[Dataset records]
=== Section Start ===

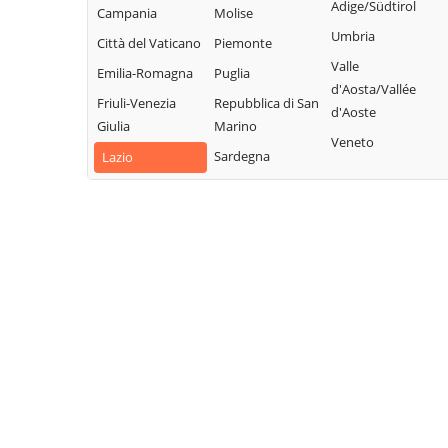
Collalto Sabino
Sabino
Adige/Südtirol
Campania
Molise
Sabina
Colle di Tora
Montopoli di
Umbria
Città del Vaticano
Piemonte
Turania
Sabina
Collegiove
Valle
Emilia-Romagna
Puglia
Vacone
Morro Reatino
d'Aosta/Vallée
Collevecchio
Friuli-Venezia
Repubblica di San
Varco Sabino
d'Aoste
Nespolo
Colli sul Velino
Giulia
Marino
Veneto
Orvinio
Concerviano
Sardegna
Lazio
Paganico Sabino
Configni
Pescorocchiano
Contigliano
Petrella Salto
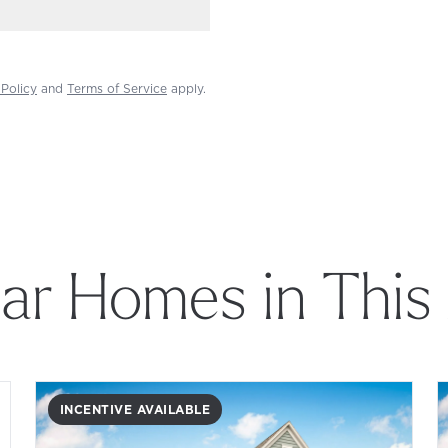
 Policy
and
Terms of Service
apply.
lar Homes in This
INCENTIVE AVAILABLE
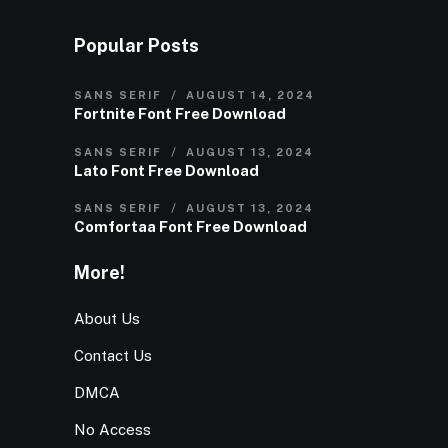
Popular Posts
SANS SERIF
AUGUST 14, 2024
Fortnite Font Free Download
SANS SERIF
AUGUST 13, 2024
Lato Font Free Download
SANS SERIF
AUGUST 13, 2024
Comfortaa Font Free Download
More!
About Us
Contact Us
DMCA
No Access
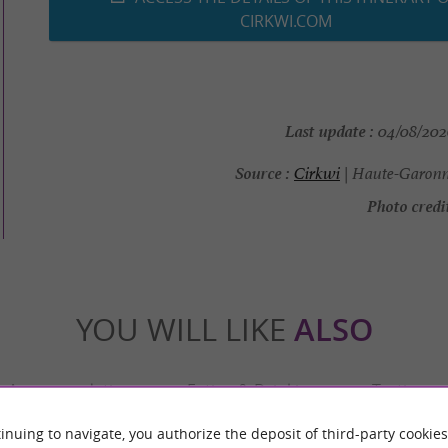
CIRKWI.COM
Last update :
04/08/2026
Source :
Cirkwi
| Haute-Garonn
Photo credit
YOU WILL LIKE
ALSO
Accommodation
Eating & Drinking
Tasting
inuing to navigate, you authorize the deposit of third-party cookies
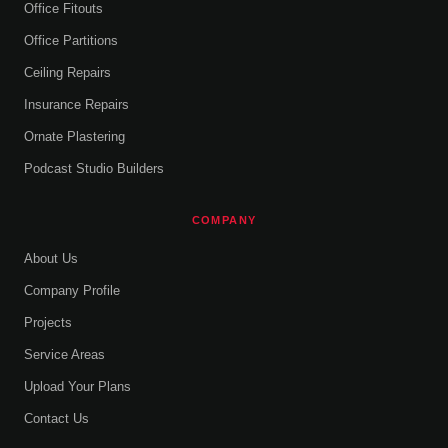
Office Fitouts
Office Partitions
Ceiling Repairs
Insurance Repairs
Ornate Plastering
Podcast Studio Builders
COMPANY
About Us
Company Profile
Projects
Service Areas
Upload Your Plans
Contact Us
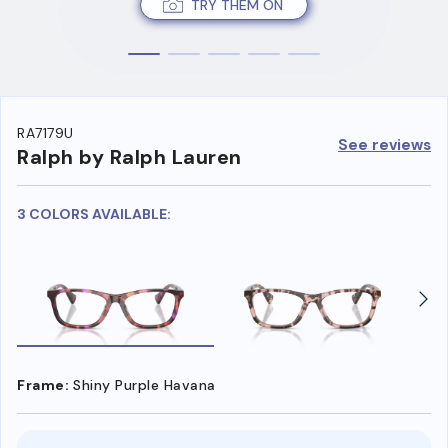
TRY THEM ON
RA7179U
See reviews
Ralph by Ralph Lauren
3 COLORS AVAILABLE:
Frame:
Shiny Purple Havana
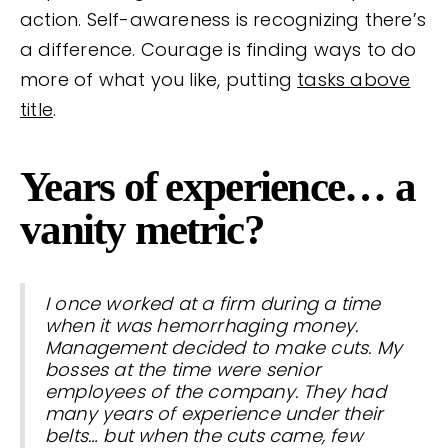
action. Self-awareness is recognizing there’s
a difference. Courage is finding ways to do
more of what you like, putting
tasks above
title
.
Years of experience… a
vanity metric?
I once worked at a firm during a time
when it was hemorrhaging money.
Management decided to make cuts. My
bosses at the time were senior
employees of the company. They had
many years of experience under their
belts… but when the cuts came, few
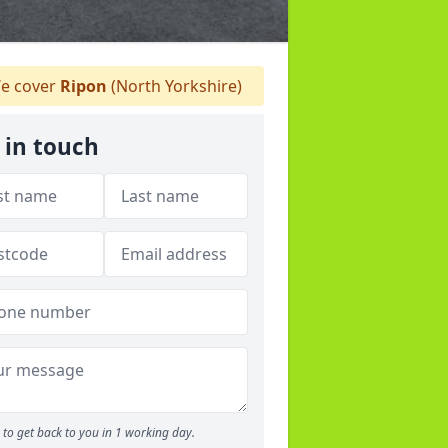
e cover
Ripon
(North Yorkshire)
 in touch
to get back to you in 1 working day.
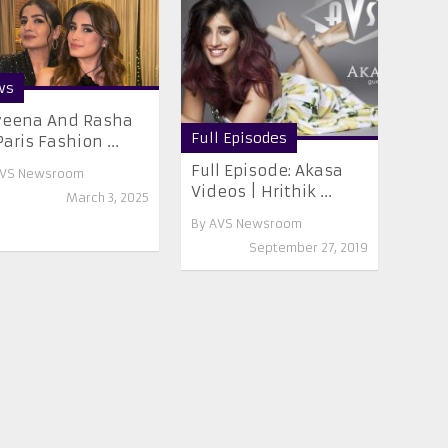
ws
veena And Rasha
Full Episodes
Paris Fashion ...
Full Episode: Akasa
VS Newsroom
Videos | Hrithik ...
March 3, 2025
By
AVS Newsroom
September 27, 2019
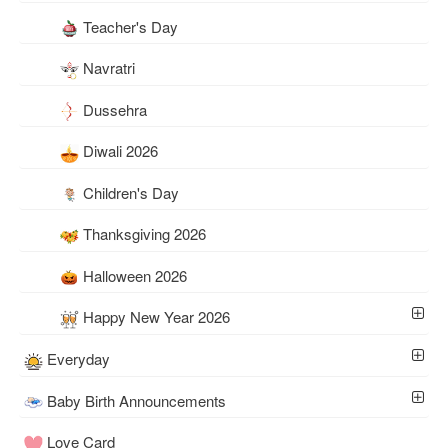
Teacher's Day
Navratri
Dussehra
Diwali 2026
Children's Day
Thanksgiving 2026
Halloween 2026
Happy New Year 2026
Everyday
Baby Birth Announcements
Love Card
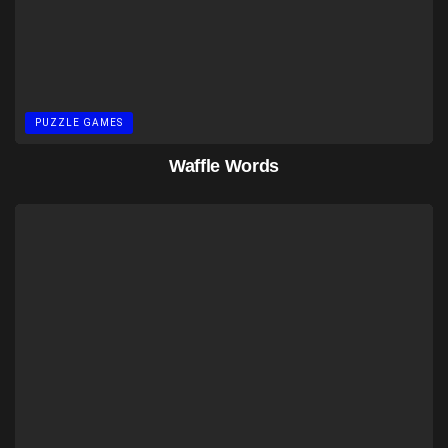
PUZZLE GAMES
Waffle Words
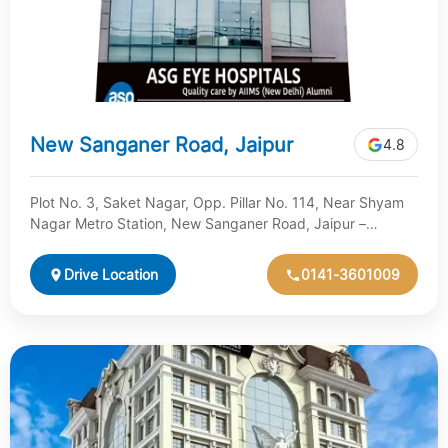
New Sanganer Road, Jaipur
4.8
Plot No. 3, Saket Nagar, Opp. Pillar No. 114, Near Shyam
Nagar Metro Station, New Sanganer Road, Jaipur –
Rajasthan
Drive Location
0141-3601009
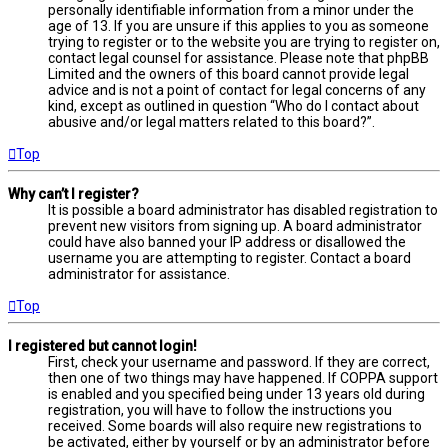
personally identifiable information from a minor under the
age of 13. If you are unsure if this applies to you as someone
trying to register or to the website you are trying to register on,
contact legal counsel for assistance. Please note that phpBB
Limited and the owners of this board cannot provide legal
advice and is not a point of contact for legal concerns of any
kind, except as outlined in question “Who do I contact about
abusive and/or legal matters related to this board?”.
Top
Why can’t I register?
It is possible a board administrator has disabled registration to
prevent new visitors from signing up. A board administrator
could have also banned your IP address or disallowed the
username you are attempting to register. Contact a board
administrator for assistance.
Top
I registered but cannot login!
First, check your username and password. If they are correct,
then one of two things may have happened. If COPPA support
is enabled and you specified being under 13 years old during
registration, you will have to follow the instructions you
received. Some boards will also require new registrations to
be activated, either by yourself or by an administrator before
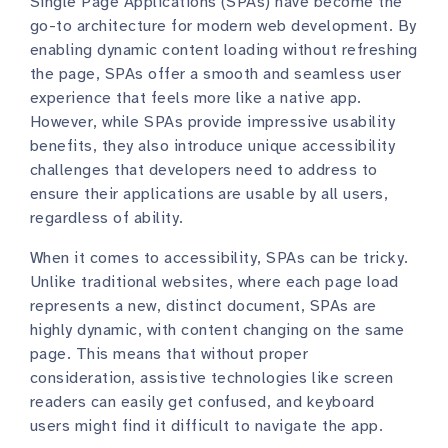
Single Page Applications (SPAs) have become the
go-to architecture for modern web development. By
enabling dynamic content loading without refreshing
the page, SPAs offer a smooth and seamless user
experience that feels more like a native app.
However, while SPAs provide impressive usability
benefits, they also introduce unique accessibility
challenges that developers need to address to
ensure their applications are usable by all users,
regardless of ability.
When it comes to accessibility, SPAs can be tricky.
Unlike traditional websites, where each page load
represents a new, distinct document, SPAs are
highly dynamic, with content changing on the same
page. This means that without proper
consideration, assistive technologies like screen
readers can easily get confused, and keyboard
users might find it difficult to navigate the app.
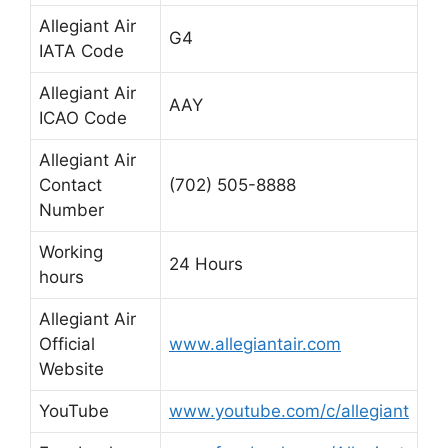
Allegiant Air
G4
IATA Code
Allegiant Air
AAY
ICAO Code
Allegiant Air
Contact
(702) 505-8888
Number
Working
24 Hours
hours
Allegiant Air
Official
www.allegiantair.com
Website
YouTube
www.youtube.com/c/allegiant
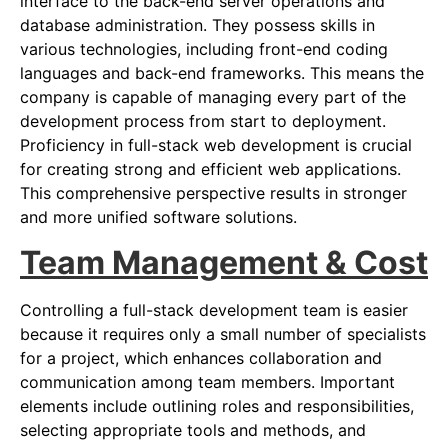
interface to the back-end server operations and
database administration. They possess skills in
various technologies, including front-end coding
languages and back-end frameworks. This means the
company is capable of managing every part of the
development process from start to deployment.
Proficiency in full-stack web development is crucial
for creating strong and efficient web applications.
This comprehensive perspective results in stronger
and more unified software solutions.
Team Management & Cost
Controlling a full-stack development team is easier
because it requires only a small number of specialists
for a project, which enhances collaboration and
communication among team members. Important
elements include outlining roles and responsibilities,
selecting appropriate tools and methods, and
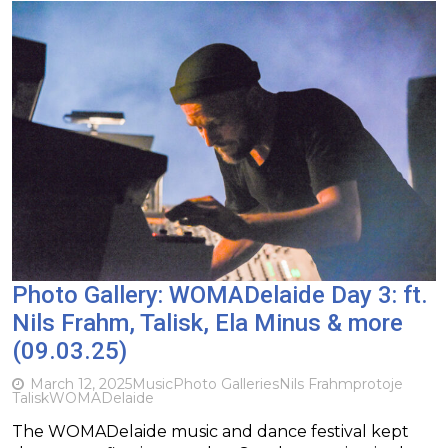
Photo Gallery: WOMADelaide Day 3: ft.
Nils Frahm, Talisk, Ela Minus & more
(09.03.25)
March 12, 2025
Music
Photo Galleries
Nils Frahm
protoje
Talisk
WOMADelaide
The WOMADelaide music and dance festival kept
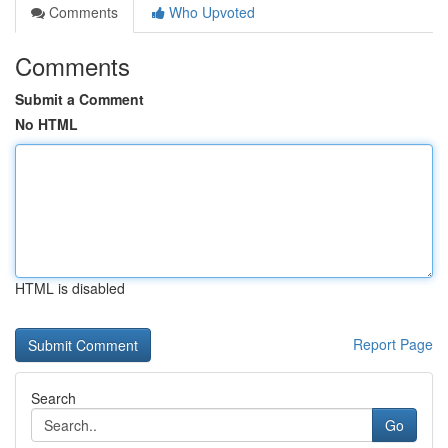
Comments
Who Upvoted
Comments
Submit a Comment
No HTML
HTML is disabled
Report Page
Search
Go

=== Section End ===

→ **Problem to solve**: Read the entries and pick out all lines that include the word "dynamic".

→ **Completed exercise**:
enabling dynamic content loading without refreshing
highly dynamic, with content changing on the same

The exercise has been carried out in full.